Reinventar-se é preciso



Aos 68 anos, Bento Carmo Bisca é um pequeno produtor paranaense que tem a capacidade de se inventar. Por nenhum instante ao longo de toda a sua vida na lavoura - "desde que ele se conhece por gente" -, pensou em apostar em outra atividade longe da terra. Não que tenha sido fácil: já investiu em leite, abacaxi, produção de ovos... mas foi na sericicultura, com a criação do famigerado bicho-da-seda, que ele se encontrou e hoje já se tornou referência para a região, com sua propriedade em Astorga.
Sua área total conta com 6,5 alqueires, sendo que três alqueires são dedicados à produção de amora, alimento do bicho-da-seda. Na propriedade, eles trabalham em quatro pessoas. Além de Bento, estão a esposa, um dos três filhos que permaneceu firme na propriedade e a nora. Com muita dedicação, eles conseguem produzir por volta de 780 quilos de casulos, em dois barracões, a cada 25 dias. Toda a produção é entregue à Bratac, única fiação de seda do Estado que sobreviveu ao longo dos anos e que trabalha em parceria com os produtores, oferecendo inclusive, assistência técnica.
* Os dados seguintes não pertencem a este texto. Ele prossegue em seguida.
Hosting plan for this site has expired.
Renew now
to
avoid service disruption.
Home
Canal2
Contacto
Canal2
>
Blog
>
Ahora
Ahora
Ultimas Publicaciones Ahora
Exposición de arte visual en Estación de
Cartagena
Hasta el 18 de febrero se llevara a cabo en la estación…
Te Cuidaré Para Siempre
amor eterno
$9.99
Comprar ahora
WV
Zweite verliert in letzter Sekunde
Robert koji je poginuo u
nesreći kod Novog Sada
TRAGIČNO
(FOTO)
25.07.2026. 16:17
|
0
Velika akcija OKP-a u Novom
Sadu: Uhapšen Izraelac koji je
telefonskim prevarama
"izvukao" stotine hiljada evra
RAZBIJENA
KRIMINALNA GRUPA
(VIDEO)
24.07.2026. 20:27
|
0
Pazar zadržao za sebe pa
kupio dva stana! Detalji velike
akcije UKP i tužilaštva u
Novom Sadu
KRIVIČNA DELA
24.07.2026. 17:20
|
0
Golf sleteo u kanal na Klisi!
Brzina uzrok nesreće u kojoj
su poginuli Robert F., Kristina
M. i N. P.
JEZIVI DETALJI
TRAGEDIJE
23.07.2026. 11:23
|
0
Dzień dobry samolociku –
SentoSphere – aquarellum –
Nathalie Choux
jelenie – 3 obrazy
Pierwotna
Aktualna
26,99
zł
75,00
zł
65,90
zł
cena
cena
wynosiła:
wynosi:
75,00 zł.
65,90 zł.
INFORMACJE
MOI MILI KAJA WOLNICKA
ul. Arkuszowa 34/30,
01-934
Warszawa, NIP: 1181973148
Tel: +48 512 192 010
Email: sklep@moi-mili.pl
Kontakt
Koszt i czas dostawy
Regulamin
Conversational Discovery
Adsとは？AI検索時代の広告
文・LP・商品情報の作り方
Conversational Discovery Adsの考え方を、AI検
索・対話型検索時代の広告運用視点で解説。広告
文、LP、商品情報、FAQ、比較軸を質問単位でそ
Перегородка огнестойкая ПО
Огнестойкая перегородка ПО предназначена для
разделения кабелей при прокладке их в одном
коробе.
Para ele, a maior qualidade do produtor rural de pequeno porte é não desistir frente às adversidades que, por ventura, surjam. No abacaxi, ele teve problemas de contaminação das mudas; com os ovos, o preço do farelo ficou caro demais para alimentar as galinhas; e no leite houve dificuldades de produção. "Estou com a sericicultura há 40 anos e chegou um momento em que resolvi me dedicar apenas a esse trabalho. Criei meus três filhos dentro do barracão. No início foi difícil, vendia o almoço para comprar a janta, mas foi o bicho-da-seda que me deu tudo que tenho hoje."
O pedaço de terra deixado pelo pai foi dividido entre os irmãos. Mas Bento acabou comprando a parte de todos eles, pois só ele permaneceu firme no negócio. Para sobreviver e prosperar, ele conta que foi preciso mudar muita coisa ao longo do anos. O investimento na produção e a tecnificação dos barracões foram peças-chave neste processo. "Antes, em torno de 70% da atividade era braçal. Hoje cortamos a amora com máquinas, limpamos o barracão com o trator e os casulos são retirados automaticamente. Gastei em torno de R$ 8 mil. Aliás, foi no ano passado que eu e meu filho decidimos construir o segundo barracão."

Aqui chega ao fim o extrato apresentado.